Excerpts from a dataset:
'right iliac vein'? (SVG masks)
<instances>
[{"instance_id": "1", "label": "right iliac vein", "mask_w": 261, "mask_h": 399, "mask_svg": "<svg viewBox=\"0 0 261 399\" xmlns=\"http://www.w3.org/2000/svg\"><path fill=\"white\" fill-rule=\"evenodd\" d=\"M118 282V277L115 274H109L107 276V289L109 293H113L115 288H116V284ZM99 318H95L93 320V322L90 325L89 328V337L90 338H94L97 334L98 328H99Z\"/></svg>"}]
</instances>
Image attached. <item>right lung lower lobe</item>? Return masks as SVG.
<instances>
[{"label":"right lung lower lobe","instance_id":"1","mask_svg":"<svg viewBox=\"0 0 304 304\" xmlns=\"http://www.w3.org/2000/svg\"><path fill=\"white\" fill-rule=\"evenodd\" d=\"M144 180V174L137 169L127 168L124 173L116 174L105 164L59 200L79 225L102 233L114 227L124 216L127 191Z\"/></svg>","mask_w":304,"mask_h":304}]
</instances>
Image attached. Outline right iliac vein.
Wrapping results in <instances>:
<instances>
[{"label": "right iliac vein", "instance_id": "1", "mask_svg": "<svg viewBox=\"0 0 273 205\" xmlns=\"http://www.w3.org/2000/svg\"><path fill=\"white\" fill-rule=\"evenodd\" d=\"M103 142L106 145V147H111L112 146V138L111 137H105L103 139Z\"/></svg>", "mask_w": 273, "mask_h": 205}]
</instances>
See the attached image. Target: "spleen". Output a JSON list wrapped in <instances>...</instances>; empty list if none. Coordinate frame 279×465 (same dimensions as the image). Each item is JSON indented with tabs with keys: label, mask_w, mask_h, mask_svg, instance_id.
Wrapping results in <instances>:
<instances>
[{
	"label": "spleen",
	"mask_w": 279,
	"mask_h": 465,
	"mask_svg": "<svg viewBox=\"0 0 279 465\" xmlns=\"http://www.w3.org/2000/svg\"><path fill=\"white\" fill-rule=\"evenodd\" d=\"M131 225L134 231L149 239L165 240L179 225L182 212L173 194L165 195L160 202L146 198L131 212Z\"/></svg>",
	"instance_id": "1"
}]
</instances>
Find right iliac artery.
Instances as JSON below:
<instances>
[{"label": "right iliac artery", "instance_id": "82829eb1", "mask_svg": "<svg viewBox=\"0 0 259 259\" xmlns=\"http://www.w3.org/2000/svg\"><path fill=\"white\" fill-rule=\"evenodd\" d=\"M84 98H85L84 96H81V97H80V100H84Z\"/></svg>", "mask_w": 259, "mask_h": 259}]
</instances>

● **Aim of the exercise**
Once you have read the records above, set each one down again exactly.

● **Completed task**
'right iliac vein'? (SVG masks)
<instances>
[{"instance_id": "1", "label": "right iliac vein", "mask_w": 261, "mask_h": 399, "mask_svg": "<svg viewBox=\"0 0 261 399\" xmlns=\"http://www.w3.org/2000/svg\"><path fill=\"white\" fill-rule=\"evenodd\" d=\"M118 282V277L115 274H109L107 276V289L109 293H113L115 288H116V284ZM99 318H95L93 320V322L90 325L89 328V337L90 338H94L97 334L98 328H99Z\"/></svg>"}]
</instances>
Image attached. <item>right lung lower lobe</item>? Return masks as SVG.
<instances>
[{"label":"right lung lower lobe","instance_id":"1","mask_svg":"<svg viewBox=\"0 0 304 304\" xmlns=\"http://www.w3.org/2000/svg\"><path fill=\"white\" fill-rule=\"evenodd\" d=\"M144 180V174L137 169L127 168L124 173L116 174L105 164L59 200L79 225L102 233L114 227L124 216L127 191Z\"/></svg>","mask_w":304,"mask_h":304}]
</instances>
Image attached. Outline right iliac vein.
Wrapping results in <instances>:
<instances>
[{"label": "right iliac vein", "instance_id": "1", "mask_svg": "<svg viewBox=\"0 0 273 205\" xmlns=\"http://www.w3.org/2000/svg\"><path fill=\"white\" fill-rule=\"evenodd\" d=\"M103 142L106 145V147H111L112 146V138L111 137H105L103 139Z\"/></svg>", "mask_w": 273, "mask_h": 205}]
</instances>
See the attached image. Target: "spleen". Output a JSON list wrapped in <instances>...</instances>; empty list if none. Coordinate frame 279×465 (same dimensions as the image). Each item is JSON indented with tabs with keys: label, mask_w, mask_h, mask_svg, instance_id.
Wrapping results in <instances>:
<instances>
[{
	"label": "spleen",
	"mask_w": 279,
	"mask_h": 465,
	"mask_svg": "<svg viewBox=\"0 0 279 465\" xmlns=\"http://www.w3.org/2000/svg\"><path fill=\"white\" fill-rule=\"evenodd\" d=\"M131 225L134 231L149 239L165 240L179 225L182 212L173 194L165 195L160 202L146 198L131 212Z\"/></svg>",
	"instance_id": "1"
}]
</instances>
Find right iliac artery.
Instances as JSON below:
<instances>
[{"label": "right iliac artery", "instance_id": "82829eb1", "mask_svg": "<svg viewBox=\"0 0 259 259\" xmlns=\"http://www.w3.org/2000/svg\"><path fill=\"white\" fill-rule=\"evenodd\" d=\"M84 98H85L84 96H81V97H80V100H84Z\"/></svg>", "mask_w": 259, "mask_h": 259}]
</instances>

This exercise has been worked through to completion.